Saturday, January 26, 2013

The Odd Couple

Starring: Walter Matthau, Jack Lemmon
Directed by: Gene Saks
Rating: I Loved It

I group up in an era where Lemon and Matthau were working together in their later years in life, doing movies like Grumpy Old Men, Out to Sea, and the sequel to the movie in this review, The Odd Couple II.  I learned to love the humor they presented through they're bickering, fighting, and clever quips at one another, but to be honest, each of these movies was just a clone trying to recapture the magic of The Odd Couple.

Lemmon and Matthua worked together on a number of films together, a total of ten that they each appeared in, nine of which had them sharing starring roles.  Of those ten, Oliver Stone's JFK was the one exclusion to their shared starring roles.  While Lemmon had a leading role in the film, Matthua portrayed a senator that appeared in a much smaller capacity.  Though, The Odd Couple wasn't the duo's first film together, their first pairing occurred two years earlier in 1966 with The Fortune Cookie, it was the film that cemented the roles they would take on when working together from there out.

Each actor had successes outside of their work together for sure.  Lemmon had big hits with Some Like It Hot before his pairing with Matthua and received critical acclaim for his work in Glengarry Glen Ross after having done sever films with his comedic partner.  Matthua had an extensive career before pairing with Lemmon, among other roles, starring opposite Elvis Presley in King Creole and had one of his biggest hits, The Bad News Bears ten years after starring with Lemmon in their first work together.

Regardless of their separate successes, the duo had more luck with audiences working together than they ever did alone.  They worked in this style pairing together, because the viewer could really see them as an old married couple, despising sides of each others personalities, while at the the same time, caring deeply for one another.  They were as much a comedy team as Abbott and Costello or Laurel and Hardy.

Proving this even more, for me, was one attempt at pairing Lemmon with another actor for one of his later movies, My Fellow Americans.  Here, Lemmon stars opposite James Garner, and though I did enjoy the movie, I couldn't help but compare it to the chemistry you experience when he worked with Walter.  It's obvious why they went with Garner instead; I'm not sure many people could see Matthua playing an ex-president...

Lemmon and Matthua made their last movie together in 1998, reprising their roles as Felix Unger and Oscar Madison, respectively, in The Odd Couple II.  Lemmon was 73 at the time, creating the same neurotic headcase he had thirty years ago, while his counterpart, who was five years his senior, was the same old slob.  Lemmon passed away in 2001; the next year after Hollywood lost Matthua.

The movie itself was excellent.  The story and writing were great, and I'm sure the directing pointed the actors in the right direction, but it was the two actors who really made the film.  The duo created two characters who were so well paired together that it spawned a TV series that followed and ran for five seasons, though, Tony Randal and Jack Klugman put their own spin on the characters for sure.

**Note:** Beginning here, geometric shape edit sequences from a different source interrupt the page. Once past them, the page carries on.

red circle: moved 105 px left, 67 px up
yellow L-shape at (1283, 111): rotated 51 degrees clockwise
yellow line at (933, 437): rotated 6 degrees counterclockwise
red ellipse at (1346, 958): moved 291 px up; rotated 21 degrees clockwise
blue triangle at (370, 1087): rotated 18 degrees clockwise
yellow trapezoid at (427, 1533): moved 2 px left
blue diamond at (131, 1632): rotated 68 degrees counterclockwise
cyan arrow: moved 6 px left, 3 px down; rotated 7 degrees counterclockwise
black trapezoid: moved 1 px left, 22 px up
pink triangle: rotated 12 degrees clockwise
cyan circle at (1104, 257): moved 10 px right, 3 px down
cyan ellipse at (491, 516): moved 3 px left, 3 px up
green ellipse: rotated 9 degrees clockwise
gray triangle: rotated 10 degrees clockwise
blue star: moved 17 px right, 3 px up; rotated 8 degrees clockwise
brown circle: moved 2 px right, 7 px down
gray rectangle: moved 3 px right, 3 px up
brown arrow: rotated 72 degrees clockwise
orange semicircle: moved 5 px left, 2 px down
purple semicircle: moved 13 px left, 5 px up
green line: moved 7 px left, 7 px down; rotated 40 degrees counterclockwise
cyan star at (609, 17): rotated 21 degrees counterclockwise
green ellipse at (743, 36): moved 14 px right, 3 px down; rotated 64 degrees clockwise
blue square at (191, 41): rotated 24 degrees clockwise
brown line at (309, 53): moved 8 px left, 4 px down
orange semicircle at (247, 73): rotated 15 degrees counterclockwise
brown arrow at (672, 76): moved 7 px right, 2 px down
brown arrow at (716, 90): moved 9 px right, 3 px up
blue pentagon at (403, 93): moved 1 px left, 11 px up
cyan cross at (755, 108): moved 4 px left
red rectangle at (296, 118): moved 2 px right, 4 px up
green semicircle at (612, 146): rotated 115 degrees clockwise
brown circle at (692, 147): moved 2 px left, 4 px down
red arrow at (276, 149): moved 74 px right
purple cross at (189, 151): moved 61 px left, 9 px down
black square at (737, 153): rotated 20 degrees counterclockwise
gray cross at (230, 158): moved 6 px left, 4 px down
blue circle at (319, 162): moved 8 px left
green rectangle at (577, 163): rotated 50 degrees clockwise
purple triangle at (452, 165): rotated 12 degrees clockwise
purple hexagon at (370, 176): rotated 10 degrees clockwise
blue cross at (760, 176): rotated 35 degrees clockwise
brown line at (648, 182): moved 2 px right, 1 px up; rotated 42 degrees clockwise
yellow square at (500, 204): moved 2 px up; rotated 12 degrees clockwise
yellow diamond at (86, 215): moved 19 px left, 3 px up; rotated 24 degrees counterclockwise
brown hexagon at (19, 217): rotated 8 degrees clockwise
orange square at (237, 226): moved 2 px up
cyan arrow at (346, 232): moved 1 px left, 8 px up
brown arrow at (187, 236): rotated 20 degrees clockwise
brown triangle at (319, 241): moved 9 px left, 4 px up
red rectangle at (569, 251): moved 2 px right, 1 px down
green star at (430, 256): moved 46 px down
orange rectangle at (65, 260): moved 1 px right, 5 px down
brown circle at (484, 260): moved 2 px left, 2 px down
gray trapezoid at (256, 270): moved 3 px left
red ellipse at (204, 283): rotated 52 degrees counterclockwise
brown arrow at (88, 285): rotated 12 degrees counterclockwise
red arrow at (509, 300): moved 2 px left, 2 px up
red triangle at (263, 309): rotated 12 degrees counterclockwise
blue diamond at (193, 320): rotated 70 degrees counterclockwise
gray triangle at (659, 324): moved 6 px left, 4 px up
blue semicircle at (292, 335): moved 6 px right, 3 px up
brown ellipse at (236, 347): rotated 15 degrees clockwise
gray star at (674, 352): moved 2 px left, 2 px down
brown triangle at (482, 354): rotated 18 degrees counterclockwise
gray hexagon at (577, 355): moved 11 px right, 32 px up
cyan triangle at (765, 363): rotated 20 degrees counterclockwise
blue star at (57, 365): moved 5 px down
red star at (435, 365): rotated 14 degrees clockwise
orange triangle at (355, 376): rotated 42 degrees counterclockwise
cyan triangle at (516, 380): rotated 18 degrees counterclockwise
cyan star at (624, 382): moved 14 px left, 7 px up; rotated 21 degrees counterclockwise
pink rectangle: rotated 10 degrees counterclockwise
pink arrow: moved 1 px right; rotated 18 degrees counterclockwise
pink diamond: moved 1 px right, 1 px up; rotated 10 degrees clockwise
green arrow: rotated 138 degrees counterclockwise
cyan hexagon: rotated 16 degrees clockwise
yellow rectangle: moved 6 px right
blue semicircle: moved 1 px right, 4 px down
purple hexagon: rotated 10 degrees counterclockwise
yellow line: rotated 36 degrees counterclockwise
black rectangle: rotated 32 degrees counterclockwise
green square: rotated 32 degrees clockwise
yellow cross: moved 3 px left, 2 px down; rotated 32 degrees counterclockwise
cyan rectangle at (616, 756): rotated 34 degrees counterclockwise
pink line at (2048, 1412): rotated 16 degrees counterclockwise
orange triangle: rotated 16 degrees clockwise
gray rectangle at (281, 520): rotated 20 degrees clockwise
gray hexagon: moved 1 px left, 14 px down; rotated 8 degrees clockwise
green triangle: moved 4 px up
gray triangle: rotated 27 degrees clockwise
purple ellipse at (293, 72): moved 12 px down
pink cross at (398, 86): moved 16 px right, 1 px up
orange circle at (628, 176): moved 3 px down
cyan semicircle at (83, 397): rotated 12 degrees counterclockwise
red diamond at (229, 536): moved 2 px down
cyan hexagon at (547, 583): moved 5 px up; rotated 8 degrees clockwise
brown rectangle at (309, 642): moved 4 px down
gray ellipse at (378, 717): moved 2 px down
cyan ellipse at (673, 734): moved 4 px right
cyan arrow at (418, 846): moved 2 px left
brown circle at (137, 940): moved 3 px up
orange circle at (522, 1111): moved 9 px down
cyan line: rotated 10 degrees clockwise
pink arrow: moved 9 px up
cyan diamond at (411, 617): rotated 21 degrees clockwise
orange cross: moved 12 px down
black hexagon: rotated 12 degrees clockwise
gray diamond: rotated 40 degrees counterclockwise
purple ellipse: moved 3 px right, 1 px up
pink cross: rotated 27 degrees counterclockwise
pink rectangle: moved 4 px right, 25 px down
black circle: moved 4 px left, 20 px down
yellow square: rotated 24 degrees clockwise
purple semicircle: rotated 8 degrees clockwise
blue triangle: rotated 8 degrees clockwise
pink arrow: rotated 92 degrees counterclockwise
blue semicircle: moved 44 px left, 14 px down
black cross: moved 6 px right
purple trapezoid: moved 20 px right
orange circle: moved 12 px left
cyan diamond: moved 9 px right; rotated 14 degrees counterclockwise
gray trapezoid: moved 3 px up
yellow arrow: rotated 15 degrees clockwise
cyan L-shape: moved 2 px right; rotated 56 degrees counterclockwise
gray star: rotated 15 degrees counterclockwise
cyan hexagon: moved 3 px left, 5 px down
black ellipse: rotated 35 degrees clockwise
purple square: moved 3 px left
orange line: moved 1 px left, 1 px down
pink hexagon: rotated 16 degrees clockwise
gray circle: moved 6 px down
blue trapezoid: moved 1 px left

A great supporting cast helped to create some of the funniest moments ever that you didn't see coming.  Lemmon and Matthau created the majority of the best humor through their subtle nuances.  Lemmon makes the strangest ticks seem natural while Matthau spins lines like "You've just been invited to a two-bedroom hot house with the coo coo Pidgeon sisters" with the greatest sincerity.  You can also appreciate their later performances in Grumpy Old Men better after seeing them be not so grumpy.

The film flows so well that you hardly realize how much has actually happened.  It even holds up great by today's standards, even while avoiding crude humor and, obviously, the use of any computer help.  It's from a time when movies were much more like plays that were filmed and replayed for audiences.  It was just the actors telling their story.  Even more importantly, it shows the strength of friendship and that though love is sometimes exactly what people need.  I highly recommend the film.